Joe George of Den of Geek gave the episode a 4 star rating out of 5 and wrote, "is that enough for people who want to see aliens and superheroes in a Green Lantern show? For some, a bunch of normal people pretending to be aliens and fight sequences that involve kicking and punching, but no constructs, may answer, “No,” even after we get our first look at Ulrich Thomsen as a properly diabolical Sinestro. But for this long-time Green Lantern reader, Lanternss desire to be both human and superheroic works, if only because a falling Hal Jordan, unpowered but unfearful, showed me that the human part of a Green Lantern story is just as important as the weird aliens." Michael John Petty of Collider gave the episode a 7 out of 10 rating and wrote, "If there's one thing this episode of Lanterns wants us to understand, it's that John Stewart is really, really important."

Erik Kain of Forbes wrote, "I did do some homework, of course, and learned all about Sinestro and his significance to the Green Lantern stories, but I won't share any of that here. It's too spoilery, I suppose. But somehow this show needed to make that moment land for non-fans also and it just didn't at all for me. I'll try to be patient, but I don't think I should have to go read wikis after an episode to enjoy an episode of TV." Eric Francisco of Esquire wrote, "Stewart is more powerful than even he knows. His ability to create a living projection, in this case a chirping bird, and to keep it alive without wearing a Power Ring is an incredible feat of willpower that is advanced even for most Green Lanterns. It's no wonder that Sinestro has an interest in him. But first, Stewart will have to become a Green Lantern first. Personally, I can't wait to see and hear him recite the Oath."

Sean T. Collins of Decider wrote, "the core cast continues to exude charisma from every pore. Does it help that Kyle Chandler, Aaron Pierre, Kelly Macdonald, and Poorna Jagannathan are all really, really, really, ridiculously good-looking? Yes, but they also all have an easy, convincing chemistry.
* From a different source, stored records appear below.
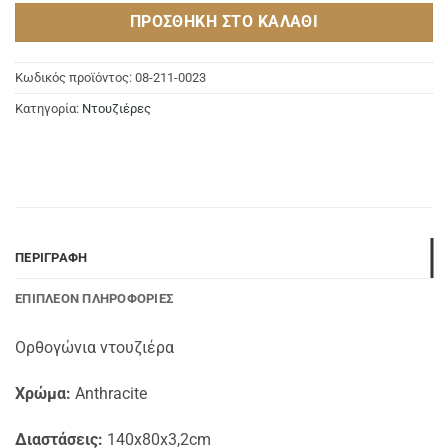
ΠΡΟΣΘΉΚΗ ΣΤΟ ΚΑΛΆΘΙ
Κωδικός προϊόντος:
08-211-0023
Κατηγορία:
Ντουζιέρες
ΠΕΡΙΓΡΑΦΉ
ΕΠΙΠΛΈΟΝ ΠΛΗΡΟΦΟΡΊΕΣ
Ορθογώνια ντουζιέρα
Χρώμα:
Anthracite
Διαστάσεις:
140x80x3,2cm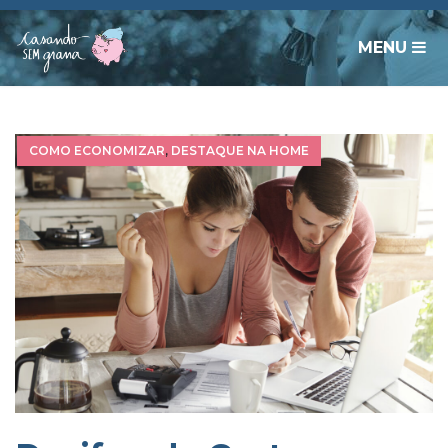
MENU
COMO ECONOMIZAR
,
DESTAQUE NA HOME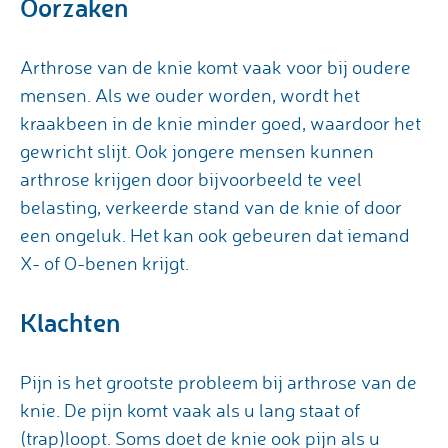
Oorzaken
Arthrose van de knie komt vaak voor bij oudere
mensen. Als we ouder worden, wordt het
kraakbeen in de knie minder goed, waardoor het
gewricht slijt. Ook jongere mensen kunnen
arthrose krijgen door bijvoorbeeld te veel
belasting, verkeerde stand van de knie of door
een ongeluk. Het kan ook gebeuren dat iemand
X- of O-benen krijgt.
Klachten
Pijn is het grootste probleem bij arthrose van de
knie. De pijn komt vaak als u lang staat of
(trap)loopt. Soms doet de knie ook pijn als u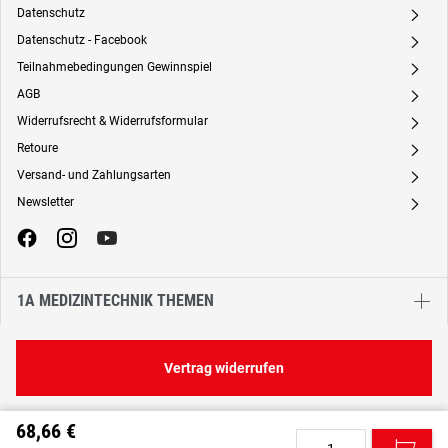
Datenschutz
A
Datenschutz - Facebook
A
Teilnahmebedingungen Gewinnspiel
A
AGB
A
Widerrufsrecht & Widerrufsformular
A
Retoure
A
Versand- und Zahlungsarten
A
Newsletter
A
1A MEDIZINTECHNIK THEMEN
Vertrag widerrufen
68,66 €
This is true even of Chandler and Pierre as Jordan and Stewart, whose relationship feels like the former finding out just how far he can push things before the latter finally snaps. As always, I'm hoping a giant green fist is involved." Noel Murray of The New York Times wrote, "That is a sign of how ready he is to be a Green Lantern. Not only does he have incredible willpower; he is also comfortable with having something odd hovering around him, unexplained."